Here is a naive implementation of a function which sets every value of a numpy array with index x,y,z to zero if any of x,y, or z is not a multiple of one_per_n:

import numpy as np

X = np.random.rand(10,10,10)

one_per_n = 4

for x in range(X.shape[0]):
    for y in range(X.shape[1]):
        for z in range(X.shape[2]):
            if x % one_per_n != 0 or y % one_per_n != 0 or z % one_per_n != 0:
                X[x,y,z] = 0

I am looking for a more efficient method.

CodePudding user response：

In each dimension, the elements that retain their values are the ones where the modulo is zero. They are spaced one_per_n apart, so utilizing a slice with one_per_n as step size is useful.

You can construct a mask of elements to set to 0 for each dimension, and then zero out X at all these positions.

The inverse of

# elements to set to zero
(x % one_per_n != 0) or (y % one_per_n != 0) or (z % one_per_n != 0)

is

# elements to keep
(x % one_per_n == 0) and (y % one_per_n == 0) and (z % one_per_n == 0)

As the inverse selection masks are connected by logical ands, they can be sliced at the same time:

# init with zeroing out everything
zero_out_mask = np.ones_like(X, dtype=bool)
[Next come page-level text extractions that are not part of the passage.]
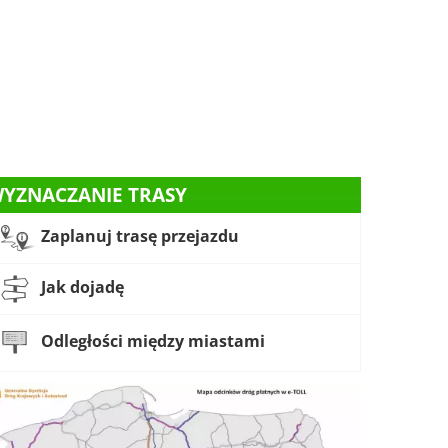
YZNACZANIE TRASY
Zaplanuj trasę przejazdu
Jak dojadę
Odległości między miastami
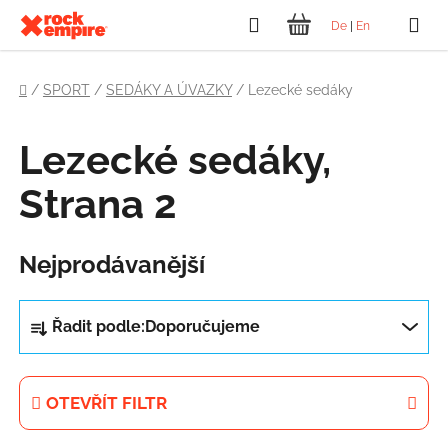
Přejít
Hledat
De
|
En
na
NÁKUPNÍ
obsah
Domů
KOŠÍK
/
SPORT
/
SEDÁKY A ÚVAZKY
/
Lezecké sedáky
Lezecké sedáky
,
Strana 2
Nejprodávanější
Ř
Řadit podle:
Doporučujeme
a
z
e
OTEVŘÍT FILTR
n
í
# except for the modulo == 0 elements
zero_out_mask[::one_per_n, ::one_per_n, ::one_per_n] = False

X[zero_out_mask] = 0

CodePudding user response：

A quite literal numpy vectorization of the code would be:

x, y, z = np.indices(X.shape, sparse=True)
X[(x % one_per_n != 0) | (y % one_per_n != 0) | (z % one_per_n != 0)] = 0

This is still fairly efficient because modulus is only computed for 1D arrays thanks to sparse=True.